すると、俺の頭上から1本の日本刀がおりてきた。
俺は流れでその刀を手に取る。
鞘にしまってあるその刀は光輝き、妙な光沢を放っていた。
「これってなんすか?」
俺の問いに、アクアは答えた。
「あなたの武器よ。チート能力としてはその刀を使用した時の自身の速さ、俊敏力が大幅アップするわ。剣の技術や力ではないからそこは勘違いしないでね。」
なるほど。だから『最強の剣士』ではなく、『最速の剣士』なのか。
なんだよ最速の剣士って。
でも、なんかかっこいいからこれでいいか。
「ありがとうアクア。んじゃさっさと連れてってくれ。」
「せっかちね。まぁ分かったわ。
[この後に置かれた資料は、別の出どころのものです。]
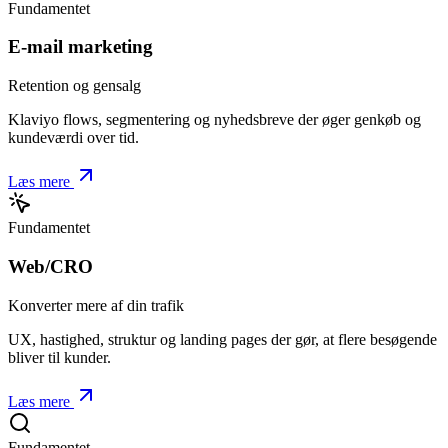
Fundamentet
E-mail marketing
Retention og gensalg
Klaviyo flows, segmentering og nyhedsbreve der øger genkøb og
kundeværdi over tid.
Læs mere
Fundamentet
Web/CRO
Konverter mere af din trafik
UX, hastighed, struktur og landing pages der gør, at flere besøgende
bliver til kunder.
Læs mere
Fundamentet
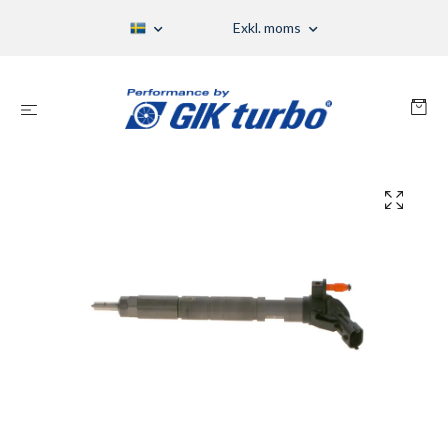
Exkl. moms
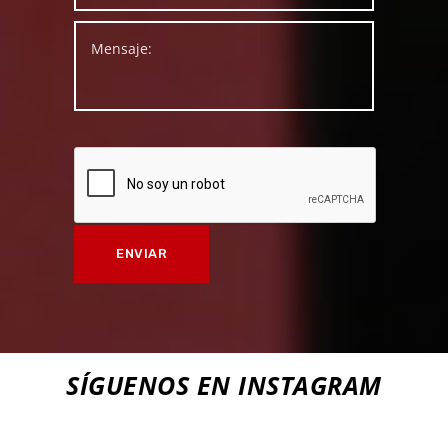
SÍGUENOS EN INSTAGRAM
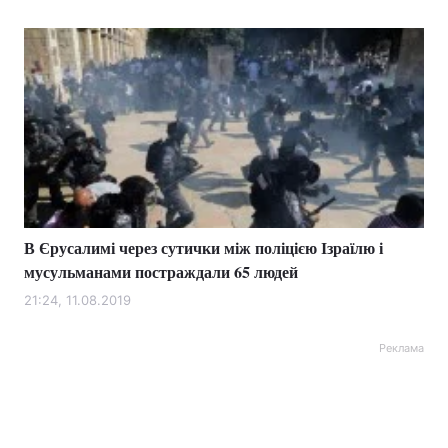
В Єрусалимі через сутички між поліцією Ізраїлю і
мусульманами постраждали 65 людей
21:24, 11.08.2019
Реклама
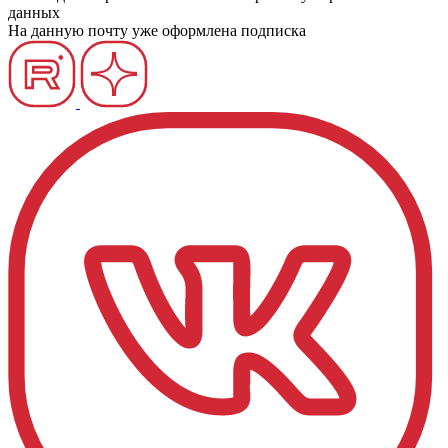
данных
На данную почту уже оформлена подписка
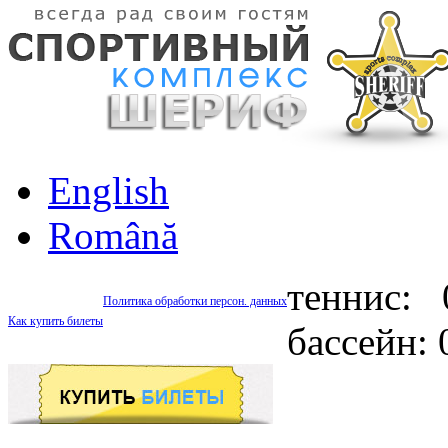
English
Română
теннис: 
Политика обработки персон. данных
Как купить билеты
бассейн:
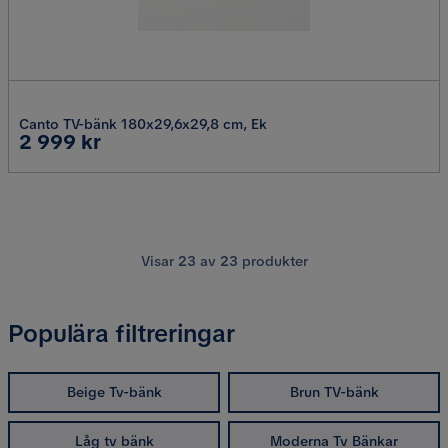
Canto TV-bänk 180x29,6x29,8 cm, Ek
Pris
2 999 kr
Visar
23
av
23
produkter
Populära filtreringar
Beige Tv-bänk
Brun TV-bänk
Låg tv bänk
Moderna Tv Bänkar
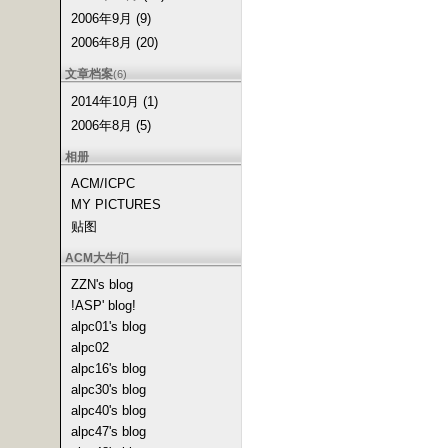
2006年9月 (9)
2006年8月 (20)
文章档案
(6)
2014年10月 (1)
2006年8月 (5)
相册
ACM/ICPC
MY PICTURES
贴图
ACM大牛们
ZZN's blog
!ASP' blog!
alpc01's blog
alpc02
alpc16's blog
alpc30's blog
alpc40's blog
alpc47's blog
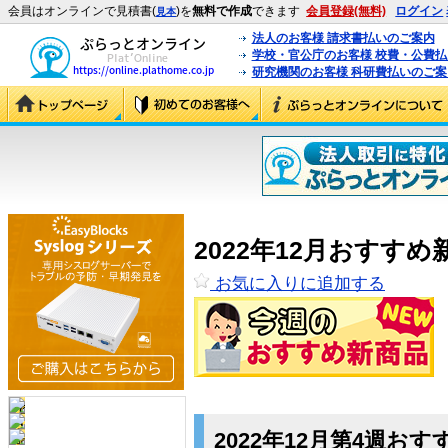
会員はオンラインで見積書(
)を
無料で作成
できます
会員登録(無料)
ログイン
見本
法人のお客様 請求書払いのご案内
学校・官公庁のお客様 校費・公費
研究機関のお客様 科研費払いのご案
2022年12月おすすめ
お気に入りに追加する
2022年12月第4週お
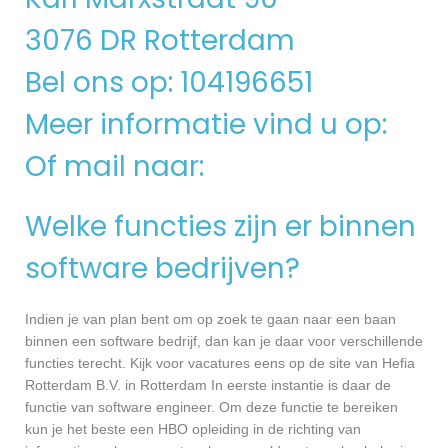
3076 DR Rotterdam
Bel ons op: 104196651
Meer informatie vind u op:
Of mail naar:
Welke functies zijn er binnen
software bedrijven?
Indien je van plan bent om op zoek te gaan naar een baan
binnen een software bedrijf, dan kan je daar voor verschillende
functies terecht. Kijk voor vacatures eens op de site van Hefia
Rotterdam B.V. in Rotterdam In eerste instantie is daar de
functie van software engineer. Om deze functie te bereiken
kun je het beste een HBO opleiding in de richting van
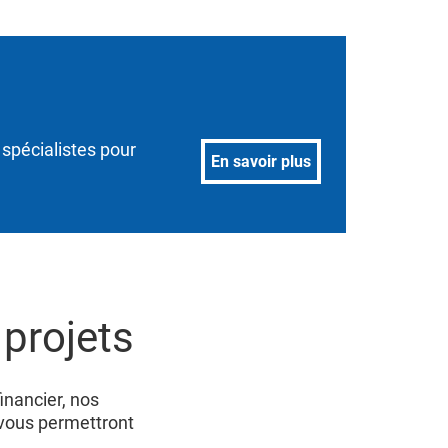
 spécialistes pour
En savoir plus
projets
inancier, nos
vous permettront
あ、言語を習得する際に副作用でバカになるかもしれないから気をつけてね」
そう言ったその瞬間、2つの巨大な青白く輝く柱が現れた。
するとアクアが、胸を張って言ってきた。
「しばらくは私がフォローしてあげるから安心してちょうだい!」
正直、不安しかねぇ…。
でも、こんな綺麗なねーちゃんと冒険できるなら我慢するか。
「分かったよ。しばらくの間よろしくな。アクア。」
「ええ!任せてちょうだい!」
その声を聞いて、俺は青白く輝く柱のような門に飛び込んだ。